Berapa Kisaran Pesangon PHK Menurut UU Cipta Kerja? (Foto: Okezone)
JAKARTA - Berapa kisaran pesangon PHK menurut UU Cipta Kerja? Berdasarkan UU Cipta Kerja, saat perusahaan mengambil keputusan Pemutusan Hubungan Kerja (PHK) terhadap seorang karyawan, maka perusahaan juga kudu bisa memenuhi kewajibannya atas kewenangan nan kudu diterima tenaga kerja tersebut, salah satunya pesangon.
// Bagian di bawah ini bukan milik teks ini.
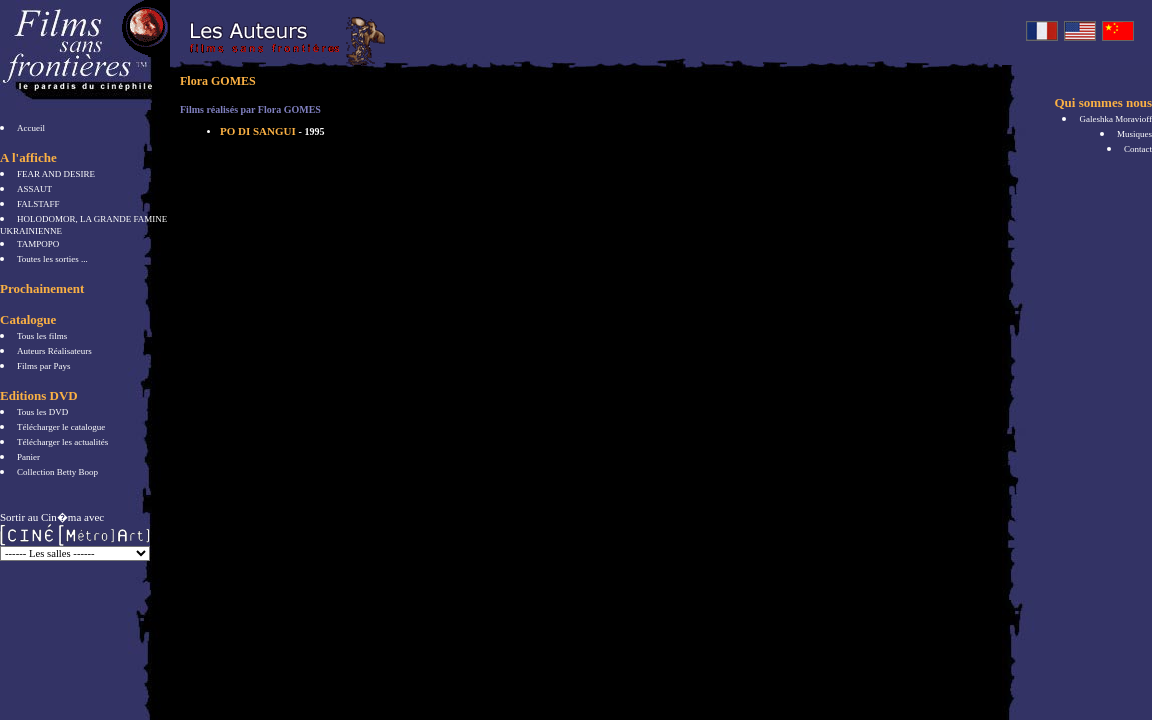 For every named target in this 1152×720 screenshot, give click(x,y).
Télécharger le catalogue (61, 427)
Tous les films (42, 336)
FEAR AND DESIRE (56, 174)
Menurut UU Cipta Kerja, beberapa kewenangan wajib nan kudu diterima tenaga kerja saat kena PHK adalah duit pesangon, duit penghargaan masa kerja dan duit penggantian kewenangan kerja.
Kisaran Uang Pesangon
Uang pesangon adalah sejumlah duit nan kudu dibayarkan pada tenaga kerja nan terkena PHK. Nominal duit pesangon ini diatur dalam UU Cipta Kerja berasas pada lama waktu bekerja. Misalnya:
- Karyawan nan bekerja kurang dari 1 tahun berkuasa atas 1 bulan upah
- Karyawan nan sudah bekerja selama 1 tahun dan kurang dari 2 tahun, berkuasa atas 2 bulan upah
- Karyawan nan sudah bekerja 2 tahun tetapi kurang dari 3 tahun berkuasa atas 3 bulan upah
Perhitungan ini bertindak secara kelipatan hingga masa kerja 8 tahun alias lebih, dengan maksimal duit pesangon nan diterima adalah 9 kali bayaran per bulan. Demikian dikutip dari laman BPJS Ketenakerjaan, Jakarta, Senin (11/5/2026).
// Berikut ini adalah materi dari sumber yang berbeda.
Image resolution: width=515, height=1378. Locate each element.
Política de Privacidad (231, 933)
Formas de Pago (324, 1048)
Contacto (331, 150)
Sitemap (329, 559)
Sekadar informasi, UU Cipta Kerja disahkan pada 31 Maret 2023 dengan nomor UU Nomor 6 Tahun 2023 tentang Penetapan Peraturan Pemerintah Pengganti Undang-Undang (Perpu) Nomor 2 Tahun 2022 tentang Cipta Kerja menjadi Undang-Undang.
Selain pesangon, tenaga kerja saat kena PHK juga mendapatkan duit penghargaan masa kerja dan duit penggantian kewenangan kerja.